Required action — Your response should be the lines from the one holding "Wrap output in" to the last line of the data below, copied exactly and with no additions.

[Dataset entries]
== == ==
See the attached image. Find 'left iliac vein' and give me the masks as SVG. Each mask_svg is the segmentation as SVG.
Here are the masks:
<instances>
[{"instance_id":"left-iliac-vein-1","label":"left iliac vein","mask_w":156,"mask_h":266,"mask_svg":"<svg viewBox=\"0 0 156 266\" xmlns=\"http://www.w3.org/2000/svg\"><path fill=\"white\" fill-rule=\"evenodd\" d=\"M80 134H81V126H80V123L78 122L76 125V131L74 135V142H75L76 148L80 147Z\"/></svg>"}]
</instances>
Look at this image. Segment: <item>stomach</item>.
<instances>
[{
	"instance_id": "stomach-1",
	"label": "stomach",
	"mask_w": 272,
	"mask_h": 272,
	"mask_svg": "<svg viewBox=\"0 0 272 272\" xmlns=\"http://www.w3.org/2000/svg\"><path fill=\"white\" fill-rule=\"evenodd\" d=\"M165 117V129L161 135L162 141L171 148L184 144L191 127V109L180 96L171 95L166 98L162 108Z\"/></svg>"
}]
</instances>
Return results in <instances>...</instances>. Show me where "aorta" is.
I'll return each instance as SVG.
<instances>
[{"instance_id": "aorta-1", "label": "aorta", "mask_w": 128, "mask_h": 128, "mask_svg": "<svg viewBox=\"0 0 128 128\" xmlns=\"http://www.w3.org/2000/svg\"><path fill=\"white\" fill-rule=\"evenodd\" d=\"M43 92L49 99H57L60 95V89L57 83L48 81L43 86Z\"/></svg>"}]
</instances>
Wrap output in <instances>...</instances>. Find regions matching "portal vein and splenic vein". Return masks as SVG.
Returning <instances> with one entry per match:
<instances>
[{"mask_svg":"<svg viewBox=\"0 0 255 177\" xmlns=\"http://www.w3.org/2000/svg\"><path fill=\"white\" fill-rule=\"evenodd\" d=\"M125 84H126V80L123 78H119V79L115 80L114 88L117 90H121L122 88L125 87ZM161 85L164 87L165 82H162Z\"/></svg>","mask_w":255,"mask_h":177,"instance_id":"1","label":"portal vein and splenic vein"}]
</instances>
== == ==
Exercise output —
Wrap output in <instances>...</instances>. Find regions matching "portal vein and splenic vein". Return masks as SVG.
Returning <instances> with one entry per match:
<instances>
[{"mask_svg":"<svg viewBox=\"0 0 255 177\" xmlns=\"http://www.w3.org/2000/svg\"><path fill=\"white\" fill-rule=\"evenodd\" d=\"M125 84H126V80L123 78H119V79L115 80L114 88L117 90H121L122 88L125 87ZM161 85L164 87L165 82H162Z\"/></svg>","mask_w":255,"mask_h":177,"instance_id":"1","label":"portal vein and splenic vein"}]
</instances>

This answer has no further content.